As a State employee I took heart for Humanity in the seemingly inherent inability of soul-less bureaucracies to function to full efficiency. For instance, it is possible for knowledgeable individuals to evade the apparently endless reach of overbearing bureaucracies by simply capitalizing on the inherent weaknesses of these large systems.
[Disclaimer: I am not rooting for al Qaeda simply by pointing out their more clever strategies and tactics.]
Anyway, not unlike al Qaeda dealing with the huge, American commercial, political and military bureaucratic presence in their lands, I found it relatively straightforward to poke the gigantic State of Alaska bureaucracy with a stick and watch the system trash aimlessly around. Once you realize that “bureaucratic systems” are nothing but big, dumb, blind organisms, they can be exploited by relatively weak individuals who “know the system.“
Bureaucrats, by the way---mostly division, department and agency heads---exploit systems weaknesses routinely to strengthen their own job security and make room for cronies. That’s why incompetence thrives within the “old boy” bureaucratic networks---surviving long after Administrations change and politicians leave office.
President Obama is a “systems” guy---it is why he was allowed to run for the Presidency. But his reliance on systems is also one of his greatest weaknesses.
Let me relate this to the attempted low-tech terrorist attack:
Just as George Washington crossed the Delaware River with an inferior force and surprised the Hessians at Trenton, New Jersey on Christmas Day 1776, so too did al Qaeda time their attack in order to catch security personnel in a holiday daze. As a result, the entire “system” broke down.
Al Qaeda may or may not be weaker than it was after 9/11. However, Osama Bin Laden is winning, and America is losing, the hideously-named GWOT---“The Global War On Terror.”
Osama Bin Laden is playing Americans for fools. Look at it from his point of view. All he or the Yemeni al Qaeda had to do was provoke America into overreaction. They didn’t even have to down the airliner to scare the pants off Americans!
In the most short and simple terms: as a result of the attempted downing of an airliner, the giant America is casting blame within it’s own ranks; fixing to install more high-tech and expensive “scanners;” planning to lash out wildly with high-tech missiles and other forms of military “retaliation;” planning on giving even more money to the weak Yemeni government and, in the process, is thrashing itself to pieces and spending itself further into global bankruptcy.
It is reported that those airport “puff” scanners supposedly designed to detect traces of explosives on clothing are a totally useless and expensive failure. Likewise, those extra “full body” scanners now being proposed may or may not detect explosives in the pants---and most certainly cannot detect explosives contained within the body.

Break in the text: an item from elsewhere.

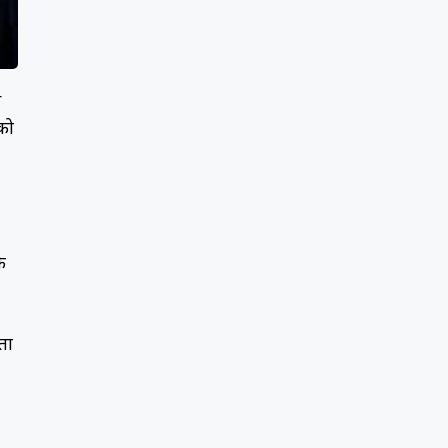
े
को
े
ता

The “money shot” here is that a list of politicians and ex-officials promoting these devices---from former Bush-era Homeland Security secretary Michael Chertoff to Newt Gingrich---have monetary or lobbying connections to the various companies that make these expensive “body scan” devices. Chertoff’s security consulting agency has, as a client, a manufacturer of these body scanning machines. [“Thou shalt not consult” should be the 11th Commandment.]
Therein lies a final weakness of large bureaucracies---their vulnerability to people like Michael Chertoff, familiar with the system, to extract huge amounts of money from the public with their dubious business schemes. From the benevolent non-regulation of the finance industry to the War On Terror---this strip-mining of money from the public by “insider” exploitation of the bureaucracy is the very basis of our entire government failure at the start of this new decade.